Car ces deux êtres seront obligés de se battre jusqu'au bout, malgré le fait qu'ils n'étaient pas faits pour se rencontrer.

On ne peut rattraper une balle, une fois qu'elle a été tirée.

La pièce de Koltès est jalonnée de frappes verbales sur la tendance de l'homme à trouver sens dans un médiocre conformisme, dans la victoire aux concours, dans l'acceptation des hiérarchies sociales, mais aussi dans un idéalisme universel tel que le rêve le jeune homme incarné par Mateusz Kosciukiewicz.

LaFin02.jpg

    Maciej Stuhr

Et ici encore, les femmes deviennent d’étranges créatures sophistiquées, presque supérieures, alors que les hommes n’ont que des rôles peu rutilants, comme dans le cinéma de Pedro Almodovar.
L’obsession de la relation à la mère revient également sous une forme très intimiste.
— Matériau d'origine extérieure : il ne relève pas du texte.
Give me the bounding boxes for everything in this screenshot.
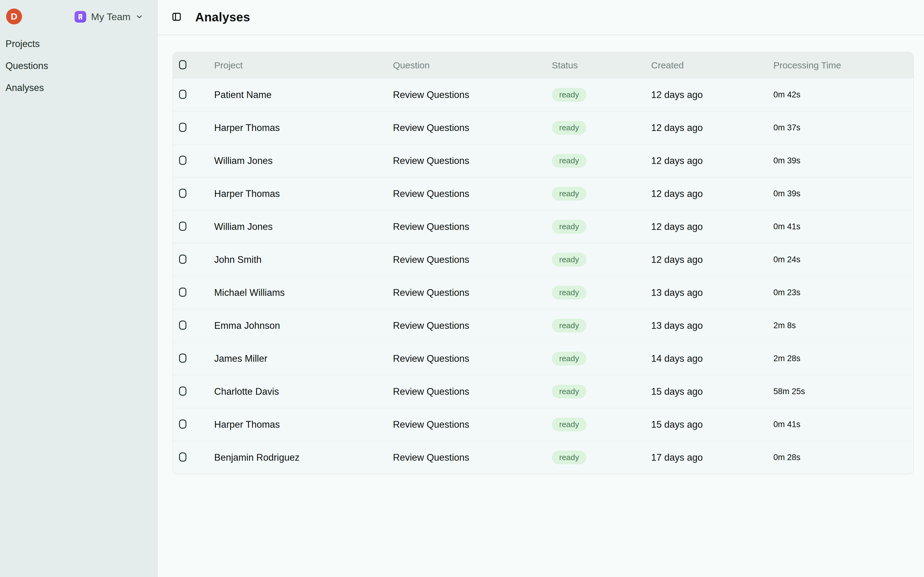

Et après la violence de la vie que décrit Koltès, la seconde partie s’axe sur La porte, la huitième leçon d’Elisabeth Costello -J.M Coetzee est un autre auteur fétiche de Warlikowski déjà utilisé dans Apollonia-, lorsque Ewa Dalkowska bute sur le juge au moment de passer le seuil du paradis. Les justifications n’ont aucun sens face au mystère de la vie totalement assumée, jusqu’au constat qu’il arrive à chacun de nous, comme au juge, d’être totalement déboussolé.

Pourquoi tout ce théâtre? Peut être pour accroitre notre lucidité et ne pas perdre prise avec la vie dans ce qu‘elle a de plus essentiel.